One reason behind the tax levy hike? A 50 percent higher city budget, following three straight years of budget overruns that significantly reduced the city’s budget reserve.
After residents spoke, Council Member Seth Zeltinger expressed his thoughts as to where the city stands now, compared to his job at Frandsen Bank & Trust.
“What I see here is if the bank were ran the way the city had been ran a couple years ago, I wouldn’t have a job,” he said. “If we were 40% over our budget — I don’t think we can ask all of that to the taxpayers. I think we need to take a deep, deep look at every line item on this budget and do right by the people that voted us up here.”
City officials went back to the drawing board, cutting costs and putting new initiatives on hold. They held a town hall meeting to announce a reduction of the proposed increase to about 40 percent, posting the update on the city website.
Since the preliminary tax levy was adopted in September, the Council has worked to reduce the preliminary lax levy through budget reductions and the identification of revenue sources not included in the preliminary levy amount…
The new proposed property tax levy for the city of Braham is an approximate 40 percent levy increase over 2022. This is primarily due to cost increases for the City in the areas of gas, diesel, health insurance, maintenance materials, etc. Other factors involved in your property taxes is the valuation of your property which is set by the Isanti County Assessor’s Office. The City is not able to make adjustments to your valuation; this can only be handled by Isanti County.
The Braham City Council expects to approve the new tax levy and budget at a truth-in-taxation meeting next week. But WCCO-TV says many residents continue to question why their property taxes will still soar next year.
“I want some answers.
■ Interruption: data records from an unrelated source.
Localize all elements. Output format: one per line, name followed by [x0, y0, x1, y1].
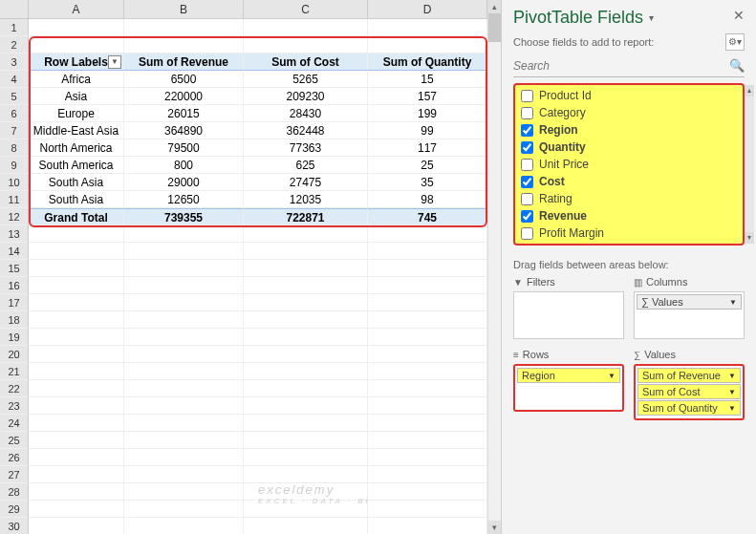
cell[interactable]: [124, 380, 244, 397]
cell[interactable]: [29, 243, 124, 260]
columns-pill-values[interactable]: ∑ Values▼: [637, 294, 742, 310]
cell[interactable]: [368, 380, 487, 397]
cell[interactable]: [244, 415, 368, 432]
chevron-down-icon[interactable]: ▼: [728, 404, 736, 413]
cell[interactable]: [244, 294, 368, 311]
field-item[interactable]: Cost: [515, 173, 743, 190]
cell[interactable]: [244, 260, 368, 277]
field-checkbox[interactable]: [521, 159, 533, 171]
cell[interactable]: 15: [368, 71, 487, 88]
cell[interactable]: South Asia: [29, 191, 124, 208]
cell[interactable]: [124, 225, 244, 243]
col-header-A[interactable]: A: [29, 0, 124, 18]
cell[interactable]: [368, 466, 487, 483]
field-item[interactable]: Product Id: [515, 87, 743, 104]
cell[interactable]: 29000: [124, 174, 244, 191]
cell[interactable]: 35: [368, 174, 487, 191]
cell[interactable]: [368, 518, 487, 534]
cell[interactable]: [29, 19, 124, 36]
field-checkbox[interactable]: [521, 193, 533, 205]
cell[interactable]: [368, 346, 487, 363]
cell[interactable]: [124, 449, 244, 466]
cell[interactable]: South America: [29, 157, 124, 174]
select-all-corner[interactable]: [0, 0, 29, 18]
cell[interactable]: Sum of Quantity: [368, 53, 487, 71]
row-header[interactable]: 15: [0, 260, 29, 277]
row-header[interactable]: 14: [0, 243, 29, 260]
cell[interactable]: [368, 19, 487, 36]
scroll-up-icon[interactable]: ▴: [745, 85, 754, 96]
cell[interactable]: [29, 397, 124, 415]
cell[interactable]: [244, 19, 368, 36]
cell[interactable]: [244, 36, 368, 53]
cell[interactable]: [244, 243, 368, 260]
cell[interactable]: [29, 449, 124, 466]
cell[interactable]: [368, 260, 487, 277]
row-header[interactable]: 5: [0, 88, 29, 105]
search-field[interactable]: 🔍: [513, 58, 745, 77]
cell[interactable]: 5265: [244, 71, 368, 88]
cell[interactable]: Sum of Revenue: [124, 53, 244, 71]
cell[interactable]: [124, 415, 244, 432]
field-checkbox[interactable]: [521, 176, 533, 188]
row-header[interactable]: 6: [0, 105, 29, 122]
search-input[interactable]: [513, 59, 729, 73]
cell[interactable]: [244, 329, 368, 346]
cell[interactable]: 199: [368, 105, 487, 122]
field-item[interactable]: Category: [515, 104, 743, 121]
cell[interactable]: [29, 36, 124, 53]
row-header[interactable]: 4: [0, 71, 29, 88]
row-labels-dropdown[interactable]: ▼: [108, 55, 121, 69]
row-header[interactable]: 24: [0, 415, 29, 432]
cell[interactable]: [124, 363, 244, 380]
cell[interactable]: [244, 518, 368, 534]
row-header[interactable]: 17: [0, 294, 29, 311]
cell[interactable]: 364890: [124, 122, 244, 139]
cell[interactable]: [244, 380, 368, 397]
field-list-scrollbar[interactable]: ▴ ▾: [745, 85, 754, 244]
field-item[interactable]: Region: [515, 121, 743, 139]
row-header[interactable]: 20: [0, 346, 29, 363]
cell[interactable]: [124, 329, 244, 346]
cell[interactable]: 209230: [244, 88, 368, 105]
cell[interactable]: [29, 294, 124, 311]
chevron-down-icon[interactable]: ▼: [728, 388, 736, 396]
cell[interactable]: South Asia: [29, 174, 124, 191]
values-dropzone[interactable]: Sum of Revenue▼Sum of Cost▼Sum of Quanti…: [634, 364, 745, 420]
cell[interactable]: 800: [124, 157, 244, 174]
cell[interactable]: [124, 518, 244, 534]
cell[interactable]: 28430: [244, 105, 368, 122]
cell[interactable]: 26015: [124, 105, 244, 122]
cell[interactable]: 739355: [124, 208, 244, 225]
scroll-down-icon[interactable]: ▾: [745, 232, 754, 244]
field-checkbox[interactable]: [521, 210, 533, 223]
field-item[interactable]: Profit Margin: [515, 224, 743, 242]
col-header-C[interactable]: C: [244, 0, 368, 18]
row-header[interactable]: 8: [0, 139, 29, 157]
cell[interactable]: 745: [368, 208, 487, 225]
cell[interactable]: 12035: [244, 191, 368, 208]
sheet-scrollbar[interactable]: ▴ ▾: [487, 0, 501, 534]
chevron-down-icon[interactable]: ▼: [729, 298, 737, 307]
chevron-down-icon[interactable]: ▼: [608, 372, 616, 380]
cell[interactable]: 220000: [124, 88, 244, 105]
cell[interactable]: [368, 501, 487, 518]
cell[interactable]: [29, 277, 124, 294]
cell[interactable]: [29, 329, 124, 346]
row-header[interactable]: 26: [0, 449, 29, 466]
cell[interactable]: [29, 432, 124, 449]
cell[interactable]: [124, 260, 244, 277]
cell[interactable]: [29, 363, 124, 380]
cell[interactable]: Row Labels▼: [29, 53, 124, 71]
scroll-thumb[interactable]: [488, 13, 501, 42]
chevron-down-icon[interactable]: ▾: [649, 12, 654, 23]
cell[interactable]: [29, 466, 124, 483]
rows-pill-region[interactable]: Region▼: [517, 368, 620, 383]
cell[interactable]: [29, 518, 124, 534]
field-checkbox[interactable]: [521, 141, 533, 154]
cell[interactable]: [368, 415, 487, 432]
cell[interactable]: [124, 36, 244, 53]
cell[interactable]: 25: [368, 157, 487, 174]
chevron-down-icon[interactable]: ▼: [728, 372, 736, 380]
cell[interactable]: 722871: [244, 208, 368, 225]
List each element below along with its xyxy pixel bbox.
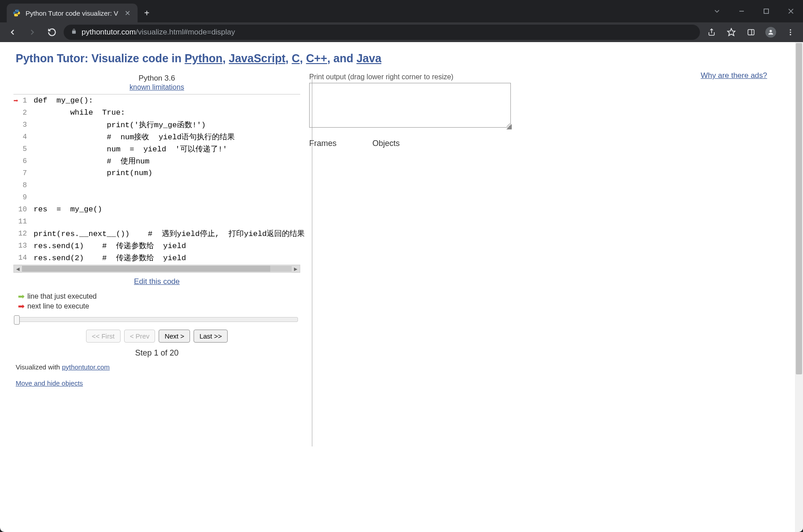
line-number: 4 [18,131,31,143]
frames-heading: Frames [309,139,337,148]
line-number: 5 [18,143,31,155]
code-text [31,215,305,227]
window-controls [704,0,803,22]
svg-point-0 [15,10,16,11]
why-ads-link[interactable]: Why are there ads? [701,71,767,80]
code-horizontal-scrollbar[interactable]: ◀ ▶ [13,265,300,273]
scroll-right-icon[interactable]: ▶ [292,265,300,272]
arrow-cell [13,203,18,215]
menu-dots-icon[interactable] [782,24,799,40]
code-text: res.send(1) # 传递参数给 yield [31,240,305,252]
move-hide-objects-link[interactable]: Move and hide objects [16,379,83,387]
pythontutor-link[interactable]: pythontutor.com [62,363,110,371]
code-text: # 使用num [31,155,305,167]
code-line: 12print(res.__next__()) # 遇到yield停止, 打印y… [13,227,305,240]
python-version-text: Python 3.6 [13,74,300,83]
arrow-cell [13,215,18,227]
code-text [31,191,305,203]
minimize-icon[interactable] [729,0,754,22]
code-text: def my_ge(): [31,94,305,107]
reload-button[interactable] [44,24,60,40]
code-text: res.send(2) # 传递参数给 yield [31,252,305,264]
line-number: 9 [18,191,31,203]
code-text [31,179,305,191]
close-window-icon[interactable] [778,0,803,22]
nav-bar: pythontutor.com/visualize.html#mode=disp… [0,22,803,42]
prev-button[interactable]: < Prev [124,330,155,343]
arrow-cell: ➡ [13,94,18,107]
resize-handle-icon[interactable] [506,124,512,129]
last-button[interactable]: Last >> [194,330,228,343]
code-line: 10res = my_ge() [13,203,305,215]
python-favicon-icon [12,9,21,17]
page-scrollbar[interactable] [795,42,803,532]
output-pane: Print output (drag lower right corner to… [309,69,790,389]
page-title: Python Tutor: Visualize code in Python, … [0,42,803,69]
step-nav-buttons: << First < Prev Next > Last >> [13,324,300,345]
next-button[interactable]: Next > [159,330,190,343]
code-text: while True: [31,107,305,119]
line-number: 13 [18,240,31,252]
arrow-cell [13,227,18,240]
known-limitations-link[interactable]: known limitations [130,83,184,91]
line-number: 11 [18,215,31,227]
code-text: num = yield '可以传递了!' [31,143,305,155]
browser-tab[interactable]: Python Tutor code visualizer: V ✕ [7,4,138,22]
code-line: 7 print(num) [13,167,305,179]
arrow-cell [13,143,18,155]
python-link[interactable]: Python [185,52,223,64]
page-scroll-thumb[interactable] [796,43,802,374]
profile-icon[interactable] [763,24,779,40]
code-text: res = my_ge() [31,203,305,215]
svg-point-10 [769,30,772,32]
legend-next-line: next line to execute [27,302,89,310]
code-line: 2 while True: [13,107,305,119]
code-pane: Python 3.6 known limitations ➡1def my_ge… [13,69,300,389]
c-link[interactable]: C [292,52,300,64]
tab-search-icon[interactable] [704,0,729,22]
cpp-link[interactable]: C++ [306,52,327,64]
side-panel-icon[interactable] [743,24,759,40]
back-button[interactable] [4,24,21,40]
svg-point-1 [17,15,18,16]
pane-divider [312,76,312,446]
code-area: ➡1def my_ge():2 while True:3 print('执行my… [13,94,300,273]
url-text: pythontutor.com/visualize.html#mode=disp… [82,28,235,37]
next-line-arrow-icon: ➡ [13,97,18,106]
code-line: 8 [13,179,305,191]
step-slider[interactable] [13,315,300,324]
code-text: # num接收 yield语句执行的结果 [31,131,305,143]
forward-button[interactable] [24,24,40,40]
just-executed-arrow-icon: ➡ [16,292,25,301]
maximize-icon[interactable] [754,0,778,22]
code-line: 13res.send(1) # 传递参数给 yield [13,240,305,252]
close-tab-icon[interactable]: ✕ [123,8,132,18]
hscroll-thumb[interactable] [22,266,270,272]
code-line: ➡1def my_ge(): [13,94,305,107]
arrow-cell [13,252,18,264]
java-link[interactable]: Java [356,52,381,64]
bookmark-star-icon[interactable] [723,24,739,40]
code-line: 6 # 使用num [13,155,305,167]
line-number: 12 [18,227,31,240]
line-number: 10 [18,203,31,215]
new-tab-button[interactable]: + [138,4,156,22]
edit-code-link[interactable]: Edit this code [134,277,180,286]
step-counter: Step 1 of 20 [13,345,300,361]
code-line: 3 print('执行my_ge函数!') [13,119,305,131]
visualized-with: Visualized with pythontutor.com [13,361,300,373]
line-number: 2 [18,107,31,119]
javascript-link[interactable]: JavaScript [229,52,285,64]
arrow-cell [13,191,18,203]
code-text: print(num) [31,167,305,179]
print-output-box[interactable] [309,83,511,128]
first-button[interactable]: << First [86,330,121,343]
line-number: 3 [18,119,31,131]
line-number: 6 [18,155,31,167]
share-icon[interactable] [704,24,720,40]
slider-thumb[interactable] [14,315,20,325]
scroll-left-icon[interactable]: ◀ [14,265,22,272]
line-number: 8 [18,179,31,191]
svg-point-12 [790,32,791,33]
address-bar[interactable]: pythontutor.com/visualize.html#mode=disp… [64,25,700,40]
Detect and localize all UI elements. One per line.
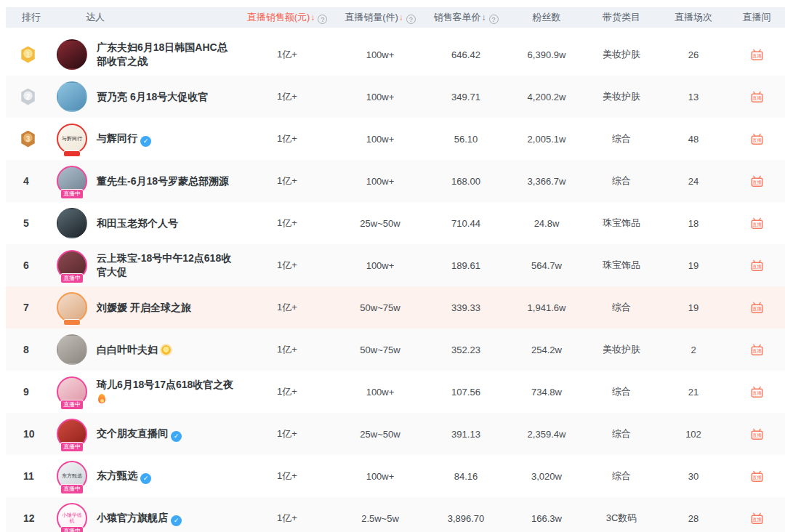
live-room-icon[interactable]: 直播 [751,302,763,313]
help-icon[interactable]: ? [489,15,499,24]
avatar-image[interactable]: 与辉同行 [57,124,87,154]
table-row[interactable]: 6 直播中 云上珠宝-18号中午12点618收官大促 1亿+ 100w+ 189… [6,244,785,286]
live-room-cell: 直播 [728,512,785,525]
avatar-image[interactable] [57,39,87,70]
influencer-name[interactable]: 东方甄选 [97,469,137,481]
column-header-price[interactable]: 销售客单价↓? [423,11,509,25]
table-row[interactable]: 1 广东夫妇6月18日韩国AHC总部收官之战 1亿+ 100w+ 646.42 … [6,33,785,76]
live-badge: 直播中 [60,484,84,494]
influencer-name[interactable]: 刘媛媛 开启全球之旅 [97,302,191,313]
table-row[interactable]: 12 小猿学练机 直播中 小猿官方旗舰店✓ 1亿+ 2.5w~5w 3,896.… [6,497,785,532]
sales-volume: 100w+ [337,260,423,271]
sales-volume: 100w+ [337,471,423,482]
column-header-sales[interactable]: 直播销售额(元)↓? [237,11,337,25]
verified-icon: ✓ [140,136,151,147]
avatar[interactable] [57,208,87,238]
influencer-name[interactable]: 贾乃亮 6月18号大促收官 [97,91,208,102]
avatar[interactable]: 与辉同行 [57,124,87,154]
avatar[interactable] [57,292,87,323]
table-row[interactable]: 8 白白叶叶夫妇 1亿+ 50w~75w 352.23 254.2w 美妆护肤 … [6,329,785,371]
avatar-image[interactable] [57,208,87,238]
influencer-name[interactable]: 与辉同行 [97,132,137,144]
live-room-icon[interactable]: 直播 [751,428,763,440]
rank-cell: 10 [6,428,57,440]
avatar[interactable]: 直播中 [57,250,87,281]
live-room-icon[interactable]: 直播 [751,133,763,145]
help-icon[interactable]: ? [406,15,416,24]
live-room-icon[interactable]: 直播 [751,49,763,60]
avatar[interactable]: 直播中 [57,376,87,407]
influencer-name[interactable]: 云上珠宝-18号中午12点618收官大促 [97,252,231,278]
fans-count: 3,020w [509,471,584,482]
fans-count: 254.2w [509,344,584,355]
influencer-cell: 白白叶叶夫妇 [57,334,237,365]
avatar[interactable]: 东方甄选 直播中 [57,461,87,491]
svg-text:直播: 直播 [752,475,762,480]
sort-desc-icon[interactable]: ↓ [310,12,315,23]
svg-text:直播: 直播 [752,95,762,101]
live-room-icon[interactable]: 直播 [751,470,763,482]
sales-amount: 1亿+ [237,427,337,440]
category: 3C数码 [584,512,659,525]
avatar[interactable]: 小猿学练机 直播中 [57,503,87,532]
table-row[interactable]: 5 和田玉老郑个人号 1亿+ 25w~50w 710.44 24.8w 珠宝饰品… [6,202,785,244]
svg-text:直播: 直播 [752,180,762,185]
rank-cell: 2 [6,89,57,105]
live-room-cell: 直播 [728,344,785,356]
live-room-icon[interactable]: 直播 [751,259,763,271]
live-room-icon[interactable]: 直播 [751,344,763,355]
column-header-fans: 粉丝数 [509,11,584,24]
svg-text:直播: 直播 [752,517,762,523]
live-room-icon[interactable]: 直播 [751,512,763,524]
live-room-icon[interactable]: 直播 [751,217,763,229]
sessions-count: 18 [659,218,728,229]
avatar[interactable] [57,39,87,70]
table-row[interactable]: 2 贾乃亮 6月18号大促收官 1亿+ 100w+ 349.71 4,200.2… [6,76,785,118]
column-header-volume[interactable]: 直播销量(件)↓? [337,11,423,25]
live-room-cell: 直播 [728,133,785,145]
sessions-count: 2 [659,344,728,355]
rank-cell: 12 [6,512,57,524]
avatar[interactable]: 直播中 [57,419,87,449]
influencer-cell: 与辉同行 与辉同行✓ [57,124,237,154]
svg-text:直播: 直播 [752,432,762,438]
sales-volume: 50w~75w [337,302,423,313]
sort-desc-icon[interactable]: ↓ [399,12,403,23]
table-row[interactable]: 9 直播中 琦儿6月18号17点618收官之夜 1亿+ 100w+ 107.56… [6,371,785,413]
live-room-icon[interactable]: 直播 [751,91,763,102]
avatar[interactable] [57,334,87,365]
fans-count: 2,359.4w [509,429,584,440]
live-room-icon[interactable]: 直播 [751,175,763,187]
sort-desc-icon[interactable]: ↓ [482,12,486,23]
fans-count: 6,390.9w [509,49,584,60]
avatar[interactable] [57,81,87,112]
influencer-name[interactable]: 交个朋友直播间 [97,427,168,439]
influencer-name[interactable]: 小猿官方旗舰店 [97,512,168,523]
influencer-name[interactable]: 琦儿6月18号17点618收官之夜 [97,379,233,390]
column-header-rank: 排行 [6,11,57,24]
avatar[interactable]: 直播中 [57,166,87,196]
avatar-image[interactable] [57,81,87,112]
svg-text:直播: 直播 [752,306,762,312]
avatar-image[interactable] [57,334,87,365]
table-row[interactable]: 11 东方甄选 直播中 东方甄选✓ 1亿+ 100w+ 84.16 3,020w… [6,455,785,497]
influencer-name[interactable]: 白白叶叶夫妇 [97,344,158,355]
sales-volume: 100w+ [337,176,423,187]
avatar-image[interactable] [57,292,87,323]
table-row[interactable]: 3 与辉同行 与辉同行✓ 1亿+ 100w+ 56.10 2,005.1w 综合… [6,118,785,160]
live-badge: 直播中 [60,400,84,410]
table-row[interactable]: 7 刘媛媛 开启全球之旅 1亿+ 50w~75w 339.33 1,941.6w… [6,286,785,329]
help-icon[interactable]: ? [318,15,327,24]
influencer-name[interactable]: 广东夫妇6月18日韩国AHC总部收官之战 [97,41,228,67]
influencer-name[interactable]: 董先生-6月18号罗蒙总部溯源 [97,175,229,187]
sales-amount: 1亿+ [237,259,337,272]
live-room-icon[interactable]: 直播 [751,386,763,398]
creator-sales-ranking-table: 排行 达人 直播销售额(元)↓? 直播销量(件)↓? 销售客单价↓? 粉丝数 带… [6,7,785,532]
live-room-cell: 直播 [728,302,785,314]
table-row[interactable]: 4 直播中 董先生-6月18号罗蒙总部溯源 1亿+ 100w+ 168.00 3… [6,160,785,202]
influencer-name[interactable]: 和田玉老郑个人号 [97,217,178,229]
rank-cell: 6 [6,259,57,271]
table-row[interactable]: 10 直播中 交个朋友直播间✓ 1亿+ 25w~50w 391.13 2,359… [6,413,785,455]
influencer-cell: 直播中 董先生-6月18号罗蒙总部溯源 [57,166,237,196]
verified-icon: ✓ [171,431,182,442]
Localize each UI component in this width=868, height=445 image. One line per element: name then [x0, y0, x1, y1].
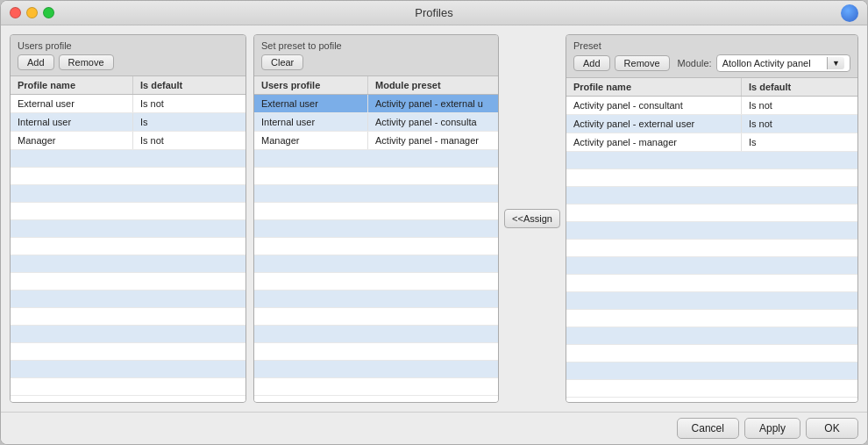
empty-row — [254, 378, 498, 396]
maximize-button[interactable] — [43, 7, 54, 18]
mid-row3-profile: Manager — [254, 132, 368, 149]
empty-row — [11, 291, 245, 308]
mid-row1-preset: Activity panel - external u — [368, 95, 498, 112]
table-row[interactable]: Manager Activity panel - manager — [254, 132, 498, 150]
empty-row — [11, 238, 245, 255]
table-row[interactable]: Internal user Activity panel - consulta — [254, 113, 498, 132]
right-row3-default: Is — [742, 133, 857, 151]
main-content: Users profile Add Remove Profile name Is… — [1, 25, 867, 412]
right-row1-profile: Activity panel - consultant — [566, 97, 742, 114]
empty-row — [566, 380, 857, 398]
apply-button[interactable]: Apply — [744, 418, 800, 439]
table-row[interactable]: External user Activity panel - external … — [254, 95, 498, 113]
empty-row — [254, 220, 498, 238]
empty-row — [566, 240, 857, 257]
table-row[interactable]: Activity panel - manager Is — [566, 133, 857, 152]
empty-row — [566, 310, 857, 327]
mid-row2-preset: Activity panel - consulta — [368, 113, 498, 131]
left-row1-default: Is not — [133, 95, 245, 112]
empty-row — [254, 255, 498, 273]
left-panel: Users profile Add Remove Profile name Is… — [10, 34, 246, 403]
titlebar-buttons — [10, 7, 54, 18]
empty-row — [11, 308, 245, 326]
left-table: Profile name Is default External user Is… — [11, 75, 245, 402]
middle-panel: Set preset to pofile Clear Users profile… — [253, 34, 499, 403]
empty-row — [566, 187, 857, 205]
empty-row — [254, 203, 498, 220]
empty-row — [566, 275, 857, 292]
close-button[interactable] — [10, 7, 21, 18]
table-row[interactable]: Internal user Is — [11, 113, 245, 132]
right-row3-profile: Activity panel - manager — [566, 133, 742, 151]
empty-row — [254, 308, 498, 326]
mid-row3-preset: Activity panel - manager — [368, 132, 498, 149]
right-row2-profile: Activity panel - external user — [566, 115, 742, 133]
empty-row — [566, 222, 857, 240]
window: Profiles Users profile Add Remove Profil… — [0, 0, 868, 445]
mid-row2-profile: Internal user — [254, 113, 368, 131]
empty-row — [11, 343, 245, 361]
left-add-button[interactable]: Add — [18, 54, 54, 70]
empty-row — [566, 205, 857, 222]
left-panel-toolbar: Add Remove — [11, 54, 245, 75]
empty-row — [11, 326, 245, 343]
minimize-button[interactable] — [26, 7, 38, 18]
clear-button[interactable]: Clear — [261, 54, 303, 70]
app-icon — [841, 4, 858, 22]
right-col-profile: Profile name — [566, 78, 742, 96]
assign-button[interactable]: <<Assign — [504, 209, 560, 228]
left-row2-default: Is — [133, 113, 245, 131]
assign-area: <<Assign — [506, 34, 559, 403]
middle-panel-header: Set preset to pofile — [254, 35, 498, 54]
table-row[interactable]: Manager Is not — [11, 132, 245, 150]
middle-panel-toolbar: Clear — [254, 54, 498, 75]
right-table-header: Profile name Is default — [566, 78, 857, 97]
empty-row — [254, 150, 498, 168]
right-col-default: Is default — [742, 78, 857, 96]
left-panel-header: Users profile — [11, 35, 245, 54]
mid-row1-profile: External user — [254, 95, 368, 112]
empty-row — [254, 168, 498, 185]
table-row[interactable]: Activity panel - external user Is not — [566, 115, 857, 133]
ok-button[interactable]: OK — [806, 418, 858, 439]
empty-row — [566, 345, 857, 362]
module-value: Atollon Activity panel — [722, 58, 811, 68]
right-row2-default: Is not — [742, 115, 857, 133]
table-row[interactable]: External user Is not — [11, 95, 245, 113]
module-dropdown[interactable]: Atollon Activity panel ▼ — [716, 54, 850, 72]
table-row[interactable]: Activity panel - consultant Is not — [566, 97, 857, 115]
empty-row — [11, 168, 245, 185]
mid-col-preset: Module preset — [368, 76, 498, 94]
left-remove-button[interactable]: Remove — [59, 54, 114, 70]
empty-row — [566, 327, 857, 345]
empty-row — [11, 273, 245, 291]
window-title: Profiles — [415, 6, 452, 19]
right-panel-toolbar: Add Remove Module: Atollon Activity pane… — [566, 54, 857, 77]
empty-row — [254, 185, 498, 203]
left-row2-profile: Internal user — [11, 113, 133, 131]
titlebar: Profiles — [1, 1, 867, 25]
left-row1-profile: External user — [11, 95, 133, 112]
empty-row — [566, 152, 857, 169]
chevron-down-icon: ▼ — [827, 57, 844, 69]
mid-col-profile: Users profile — [254, 76, 368, 94]
middle-table: Users profile Module preset External use… — [254, 75, 498, 402]
empty-row — [254, 238, 498, 255]
middle-table-body: External user Activity panel - external … — [254, 95, 498, 402]
right-remove-button[interactable]: Remove — [615, 55, 670, 71]
empty-row — [254, 326, 498, 343]
left-table-body: External user Is not Internal user Is Ma… — [11, 95, 245, 402]
empty-row — [254, 291, 498, 308]
empty-row — [11, 203, 245, 220]
empty-row — [11, 378, 245, 396]
empty-row — [254, 273, 498, 291]
empty-row — [11, 150, 245, 168]
panels-wrapper: Users profile Add Remove Profile name Is… — [10, 34, 858, 403]
middle-table-header: Users profile Module preset — [254, 76, 498, 95]
empty-row — [11, 220, 245, 238]
empty-row — [11, 361, 245, 378]
right-add-button[interactable]: Add — [573, 55, 610, 71]
cancel-button[interactable]: Cancel — [677, 418, 739, 439]
empty-row — [566, 169, 857, 187]
empty-row — [254, 361, 498, 378]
I want to know why there’s such a huge increase for a small town like that,” said Thoreen. “We are going to have to cut back on a lot of things. Camping. Going out to eat. A few other activities.”
Braham isn’t alone when it comes to higher taxes, but that’s no comfort to Kitty Haley. A life-long resident, she said she will now have to watch her budget a little more closely.
“I’m gonna have to adapt to try and pay everything off,” said Haley. “It’s a nice place to live. It was. We don’t know if we’re gonna want to stay around anymore if they have the taxes that high.”